▸ The task: Which lines of the entries below run from the one holding "Marketplace, которые можно" to the one holding "neuen Kontrollen n", inclusive? Set down exactly those lines and no others.

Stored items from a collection

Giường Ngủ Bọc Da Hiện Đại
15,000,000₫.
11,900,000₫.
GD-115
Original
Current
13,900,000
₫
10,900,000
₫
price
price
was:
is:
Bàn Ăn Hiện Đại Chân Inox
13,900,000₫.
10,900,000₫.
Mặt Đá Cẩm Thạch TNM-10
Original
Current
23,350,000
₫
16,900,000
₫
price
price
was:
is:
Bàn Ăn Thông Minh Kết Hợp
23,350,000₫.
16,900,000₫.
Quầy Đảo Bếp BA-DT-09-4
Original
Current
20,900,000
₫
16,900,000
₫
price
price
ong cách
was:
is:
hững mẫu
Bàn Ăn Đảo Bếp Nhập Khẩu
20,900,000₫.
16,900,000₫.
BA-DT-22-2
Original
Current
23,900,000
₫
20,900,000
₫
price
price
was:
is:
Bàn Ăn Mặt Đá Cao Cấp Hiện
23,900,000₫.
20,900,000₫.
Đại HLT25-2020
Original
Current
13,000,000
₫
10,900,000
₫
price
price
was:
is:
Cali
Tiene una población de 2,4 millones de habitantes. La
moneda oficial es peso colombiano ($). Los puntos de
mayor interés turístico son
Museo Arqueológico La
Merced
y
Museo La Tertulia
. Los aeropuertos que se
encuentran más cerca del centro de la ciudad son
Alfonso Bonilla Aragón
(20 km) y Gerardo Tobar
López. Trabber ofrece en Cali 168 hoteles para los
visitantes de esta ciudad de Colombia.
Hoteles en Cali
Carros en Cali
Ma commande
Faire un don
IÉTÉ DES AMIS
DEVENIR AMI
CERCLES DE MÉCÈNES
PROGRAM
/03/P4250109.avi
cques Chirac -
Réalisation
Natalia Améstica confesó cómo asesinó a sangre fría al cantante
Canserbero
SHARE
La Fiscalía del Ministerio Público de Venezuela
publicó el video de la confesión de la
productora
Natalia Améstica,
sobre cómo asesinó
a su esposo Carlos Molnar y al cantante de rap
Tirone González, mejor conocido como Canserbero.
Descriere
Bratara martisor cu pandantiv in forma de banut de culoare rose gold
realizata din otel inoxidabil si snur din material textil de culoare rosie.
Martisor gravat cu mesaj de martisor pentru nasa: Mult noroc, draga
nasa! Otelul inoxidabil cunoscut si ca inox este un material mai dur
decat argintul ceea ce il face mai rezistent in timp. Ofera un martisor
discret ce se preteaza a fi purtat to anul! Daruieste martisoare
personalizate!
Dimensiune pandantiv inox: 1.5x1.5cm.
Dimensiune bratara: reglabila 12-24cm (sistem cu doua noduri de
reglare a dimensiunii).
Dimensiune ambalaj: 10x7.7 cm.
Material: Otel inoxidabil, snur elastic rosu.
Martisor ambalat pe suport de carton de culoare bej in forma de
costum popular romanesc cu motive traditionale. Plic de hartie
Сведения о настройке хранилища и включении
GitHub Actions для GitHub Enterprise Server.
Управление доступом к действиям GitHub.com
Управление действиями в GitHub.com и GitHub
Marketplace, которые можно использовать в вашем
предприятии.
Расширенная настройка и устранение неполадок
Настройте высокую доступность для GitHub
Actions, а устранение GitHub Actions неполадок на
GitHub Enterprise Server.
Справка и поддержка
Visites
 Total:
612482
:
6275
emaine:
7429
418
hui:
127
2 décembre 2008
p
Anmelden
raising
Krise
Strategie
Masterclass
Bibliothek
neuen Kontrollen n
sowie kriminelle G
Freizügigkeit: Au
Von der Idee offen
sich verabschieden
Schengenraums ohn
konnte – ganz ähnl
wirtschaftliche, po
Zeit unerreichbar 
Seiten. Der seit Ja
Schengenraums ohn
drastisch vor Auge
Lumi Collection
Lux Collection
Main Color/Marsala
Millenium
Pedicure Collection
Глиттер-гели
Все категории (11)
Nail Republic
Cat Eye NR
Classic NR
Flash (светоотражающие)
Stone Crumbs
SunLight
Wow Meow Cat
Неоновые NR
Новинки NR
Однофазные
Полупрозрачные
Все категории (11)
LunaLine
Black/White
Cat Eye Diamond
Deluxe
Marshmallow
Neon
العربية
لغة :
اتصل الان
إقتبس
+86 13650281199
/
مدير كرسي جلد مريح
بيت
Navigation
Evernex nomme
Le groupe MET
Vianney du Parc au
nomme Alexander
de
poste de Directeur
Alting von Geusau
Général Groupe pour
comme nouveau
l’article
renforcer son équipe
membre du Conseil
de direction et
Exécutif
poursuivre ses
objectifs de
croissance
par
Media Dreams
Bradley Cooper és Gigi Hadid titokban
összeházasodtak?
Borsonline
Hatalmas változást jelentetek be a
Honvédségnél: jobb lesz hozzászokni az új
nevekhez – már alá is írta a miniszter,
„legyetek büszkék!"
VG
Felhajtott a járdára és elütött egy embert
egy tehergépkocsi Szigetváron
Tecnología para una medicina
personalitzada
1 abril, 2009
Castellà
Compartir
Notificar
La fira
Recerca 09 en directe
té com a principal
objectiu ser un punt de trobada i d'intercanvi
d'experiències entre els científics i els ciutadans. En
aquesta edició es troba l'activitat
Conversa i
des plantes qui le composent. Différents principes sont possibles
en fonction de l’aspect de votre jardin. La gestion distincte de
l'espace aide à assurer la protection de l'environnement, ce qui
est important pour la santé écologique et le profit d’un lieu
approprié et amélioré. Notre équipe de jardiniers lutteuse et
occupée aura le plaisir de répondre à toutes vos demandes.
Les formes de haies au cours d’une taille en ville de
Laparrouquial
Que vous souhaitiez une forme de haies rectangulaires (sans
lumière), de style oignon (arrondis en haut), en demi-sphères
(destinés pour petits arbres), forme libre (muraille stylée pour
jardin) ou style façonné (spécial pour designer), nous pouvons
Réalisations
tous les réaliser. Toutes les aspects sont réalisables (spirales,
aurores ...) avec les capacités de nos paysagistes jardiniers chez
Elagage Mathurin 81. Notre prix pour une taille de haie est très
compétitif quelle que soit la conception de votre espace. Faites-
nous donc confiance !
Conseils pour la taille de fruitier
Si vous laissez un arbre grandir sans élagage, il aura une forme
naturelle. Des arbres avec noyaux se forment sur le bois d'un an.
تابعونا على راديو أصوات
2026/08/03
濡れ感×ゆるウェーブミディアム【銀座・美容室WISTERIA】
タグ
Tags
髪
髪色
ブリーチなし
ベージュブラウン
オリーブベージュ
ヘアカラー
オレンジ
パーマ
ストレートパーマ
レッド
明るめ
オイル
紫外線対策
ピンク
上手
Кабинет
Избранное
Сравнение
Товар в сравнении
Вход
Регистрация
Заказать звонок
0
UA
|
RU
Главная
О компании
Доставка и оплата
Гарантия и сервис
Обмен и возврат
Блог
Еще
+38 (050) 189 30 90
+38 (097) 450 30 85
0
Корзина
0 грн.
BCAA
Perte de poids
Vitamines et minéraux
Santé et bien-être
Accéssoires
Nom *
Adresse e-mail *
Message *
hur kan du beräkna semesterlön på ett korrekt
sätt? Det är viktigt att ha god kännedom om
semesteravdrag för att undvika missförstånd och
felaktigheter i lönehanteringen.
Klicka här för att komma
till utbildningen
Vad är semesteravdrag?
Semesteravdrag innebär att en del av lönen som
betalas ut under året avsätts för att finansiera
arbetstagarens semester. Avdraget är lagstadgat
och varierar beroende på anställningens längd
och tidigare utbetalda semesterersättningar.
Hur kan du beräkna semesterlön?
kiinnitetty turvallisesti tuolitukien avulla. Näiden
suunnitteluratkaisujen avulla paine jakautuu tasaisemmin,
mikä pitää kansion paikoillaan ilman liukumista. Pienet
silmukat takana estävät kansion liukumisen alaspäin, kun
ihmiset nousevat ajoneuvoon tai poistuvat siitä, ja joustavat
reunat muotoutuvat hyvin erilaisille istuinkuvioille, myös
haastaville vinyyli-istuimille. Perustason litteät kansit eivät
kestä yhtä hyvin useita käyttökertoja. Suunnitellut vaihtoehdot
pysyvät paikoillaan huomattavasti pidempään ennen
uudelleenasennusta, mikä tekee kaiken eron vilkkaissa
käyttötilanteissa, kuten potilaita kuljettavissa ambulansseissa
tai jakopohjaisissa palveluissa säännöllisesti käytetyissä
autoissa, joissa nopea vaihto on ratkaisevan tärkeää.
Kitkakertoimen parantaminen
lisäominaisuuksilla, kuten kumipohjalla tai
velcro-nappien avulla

▸ Your response:
Marketplace, которые можно использовать в вашем
предприятии.
Расширенная настройка и устранение неполадок
Настройте высокую доступность для GitHub
Actions, а устранение GitHub Actions неполадок на
GitHub Enterprise Server.
Справка и поддержка
Visites
 Total:
612482
:
6275
emaine:
7429
418
hui:
127
2 décembre 2008
p
Anmelden
raising
Krise
Strategie
Masterclass
Bibliothek
neuen Kontrollen n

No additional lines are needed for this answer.